From one standpoint, the Seattle Seahawks made things incredibly simple for the Cowboys – win, and you're in.
With Philadelphia's loss to Seattle on Sunday, they have the same record as Dallas at 9-4. The winner of Sunday night's NFC East rivalry game will take the lead in the division at 10-4 with two games to play. If the Cowboys go 3-0 through the remainder of the season, they'll make the playoffs as the NFC East champions.
Unfortunately, things get a little convoluted if the Cowboys lose to Philly – or if they lose any of their remaining three, to be honest.

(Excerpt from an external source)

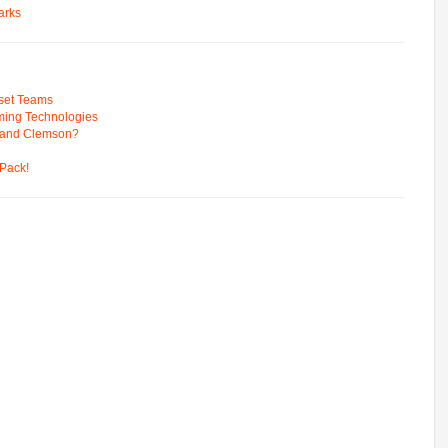
arks
pset Teams
ming Technologies
 and Clemson?
Pack!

As many of you have noticed, the Cowboys are currently in a three-way tie for wildcard standing with the Seahawks and the Lions. In a three-team tie, head-to-head results aren't used and conference records determine pecking order. Seattle and Detroit are both 7-2 in the NFC, while the Cowboys are 6-4.
Ideally, the Cowboys want one of those two teams to lose – and it'd be better if it were the Lions. Dallas has a head-to-head tiebreaker with Seattle, so a two-way tie would favor the Cowboys by virtue of their 30-23 win at CenturyLink Field in October.
If the Cowboys are going to lose a game down this stretch, the Dec. 21 home game against the Colts would probably be the most forgiving loss. Like I just mentioned, Seattle and Detroit are in strong position because they've been good against the NFC. Four of their combined eight losses are against AFC teams – the Chargers and Chiefs for the Seahawks, and the Bills and Patriots for the Lions.
If Dallas wins its remaining NFC games and loses to the Colts, the Cowboys will finish with a healthy 8-4 mark within the conference. That'd be a far more favorable result than losing to one of their NFC East rivals.
Conversely, a loss to the Eagles this weekend would almost assure that the Cowboys can't win the division. Philadelphia is currently 3-0 in the NFC East, while Dallas is 2-2. By winning the rematch, the Eagles would complete a season sweep of the series, and they'd guarantee themselves a better division record. The only way the Cowboys can win the division if they lose this game is by winning the final two, and having Philly lose to both Washington and New York to close out the season.
Either way, there's still no escaping a pretty scary fact: if the Cowboys lose another game, they'll probably need some help to make the playoffs. The best way for Dallas to make the playoffs at 11-5 would be if either the Lions or Seahawks lose two of the remaining three games.
That's not an extraordinary ask, if you look at the schedules. Detroit finishes its season with a home game against Minnesota, followed by back-to-back road trips to Chicago and Green Bay. Seattle finishes with a home game against San Francisco, a road trip to Arizona and a home finale against St. Louis.
Like the Cowboys, Detroit has two road trips remaining. The Seahawks are at home twice, but both Detroit and Seattle finish their seasons entirely against divisional rivals. Crazier things have happened.
If the Lions and Seahawks aren't willing to help out, the Cowboys could also look toward the Cardinals. Arizona was on a two-game losing streak and was in danger of losing its playoff hold until Sunday, when the Cardinals held off the Chiefs at home.
Now sitting at 10-3, Arizona also has three-straight division games – two of them on the road – and there is some work to be done in order to hold off the surging Seahawks. They play at St. Louis this coming Thursday before a home date with Seattle, and then they finish on the road against San Francisco.
If the Cardinals lose out and the Cowboys finish 2-1 down the stretch, it shouldn't matter what Philadelphia, Seattle and Detroit do – that should be enough to push Dallas into the playoffs.
It's theoretically possible that the Cowboys can also make the playoffs if they finish 10-6, but it'd likely require multiple losses from multiple teams. It's sad to say, but it doesn't seem likely that a 1-2 finish down this three-game stretch will be good enough for this team.
Like I said, it's all irrelevant if the Cowboys win out – that's the easiest scenario of all. If they don't, though, it's going to be an agonizing wait to see who gets in.